The combination of TV Star with a capital s Debra Messing and prolific producer Greg Berlanti has made Mysteries of Laura a front-runner since it was announced, and the Hollywood trades confirm the procedural drama (in which Messing plays a homicide detective/mother of twins) is on track for a series green light later this week. It’s also hard to imagine NBC not going forward with Katherine Heigl–led CIA thriller State of Affairs. On the comedy front, both The Hollywood Reporter and Deadline have been predicting Peacock love for Marry Me, or as we like to think of it, Happy Endings: Year of Penny (the show is from Happy creator David Caspe, and stars Casey Wilson and Ken Marino as newlyweds). And if NBC wants star-driven comedies, it’s got the Rob Lowe half-hour The Pro (also starring Rob Riggle) and Mary-Louise Parker’s Feed Me (NBC chief Bob Greenblatt cast Parker in Weeds).
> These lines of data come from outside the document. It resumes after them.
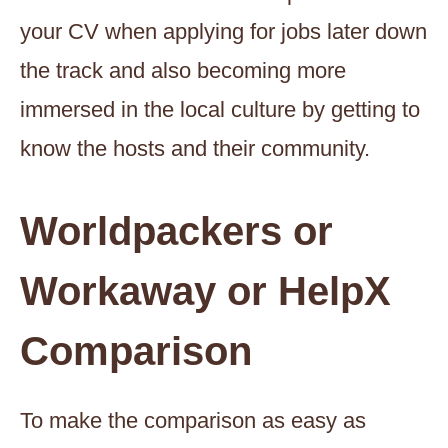
your CV when applying for jobs later down
the track and also becoming more
immersed in the local culture by getting to
know the hosts and their community.
Worldpackers or
Workaway or HelpX
Comparison
To make the comparison as easy as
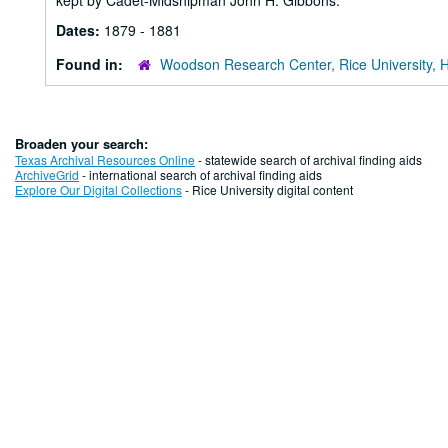
kept by Cadet-Midshipman John H. Gibbons.
Dates:
1879 - 1881
Found in:
Woodson Research Center, Rice University, 
Broaden your search:
Texas Archival Resources Online
- statewide search of archival finding aids
ArchiveGrid
- international search of archival finding aids
Explore Our Digital Collections
- Rice University digital content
The same one we’ve listed here the past two years: what the hell to do with Thursday nights, specifically the network’s comedy block. As noted above, mixing one beloved-but-little-watched comedy (Parks and Recreation and Community) with new shows boasted allegedly “broad” concepts (Welcome to the Family) or fronted by big stars (Michael J. Fox, Sean Hayes) was disastrous. NBC execs have to be asking themselves right now whether it really makes sense to keep comedy on Thursday night: Nothing the network has tried since The Office has become a major hit, and there’s zero chance Parks (or Community, if it’s even renewed) will grow in what would likely be their final seasons. Likewise, with The Big Bang Theory still actually setting ratings records this season, debuting new comedies (at least it in the 8 p.m. hour) would be suicidal. (The fact that CBS will have a package of Thursday night football games on in the fall makes it even tougher to debut something new.) Perhaps NBC plays things safe by cobbling together some sort of comedy lineup for the fall, and then trying to shift to a drama lineup in January, when ABC starts airing a lot of Grey’s Anatomy and Scandal reruns, and Fox’s American Idol limps back for what could very well be its farewell season. (One thing that needn’t change: 10 p.m. Thursdays, where Parenthood has boosted NBC’s time slot average a whopping 84 percent vs. last year. It’s supposedly an expensive show to produce, but it’s an asset on a night where NBC currently has none.)
NBC still has plenty of big holes in its lineup, from the aforementioned Thursday troubles to the black hole that is its Sunday lineup once NFL season is over. And while The Voice is still a big, broad hit, NBC’s decision to air two cycles per year could eventually haunt the network if viewers start getting bored with spinning chairs (and the musical chairs among judges). The same headwinds battering all the broadcast networks continue to threaten NBC as well, but NBC boss Robert Greenblatt has done a masterful job so far at rebuilding NBC brick by brick.